Outgroups for RDP Classifier


If you want to download my NCBI ITS1 database already formatted for RDP Classifier, click here!
But wait, there’s more!  Using ITS2 instead?  If so, click here for those outgroups.


Real quick post…

If you are sequencing fungal ITS1 from the environment, you should think about whether you are likely amplifying any non-fungal sequences.

I have been switching over to DADA2 for all my fungal metabarcoding projects. This has the RDP Classifier functionality built in, which is really convenient.  However, the general UNITE fasta database used to train the RDP Classifier has exactly the same limitations as the QIIME version.  What this meant for me is that a lot of coral ITS1 sequences were being assigned to the Kingdom Fungi (Even after running all my seqs through ITSx and keeping only “fungal” ITS regions.
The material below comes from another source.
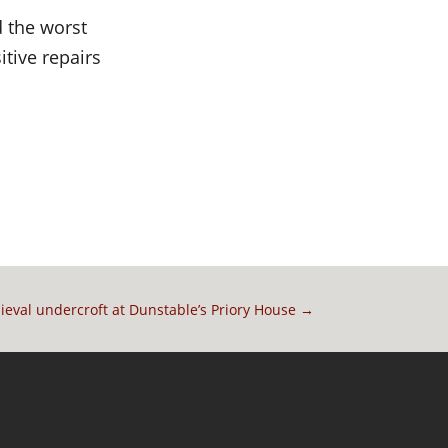
d the worst
tive repairs
ieval undercroft at Dunstable’s Priory House
→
The format for the RDP training set is a bit different from the QIIME database and taxonomy files, but I added in a bunch of coral sequences and this fixed my problem… i.e., it gave RDP classifier some non-fungal sequences to train with.  Below I’ll quickly walk through how to add some outgroups to your UNITE database to use with DADA2 and the RDP classifier.

First off, I used my QIIME-compatible NCBI database (see previous post), so I had ~450,000 Fungi, Metazoa, and Viridiplantae ITS1 sequences with associated taxonomy to play with.  All I had to do was get the taxonomic info into the sequence headers of the fasta database to make it work with RDP Classifier. I used seqkit for this.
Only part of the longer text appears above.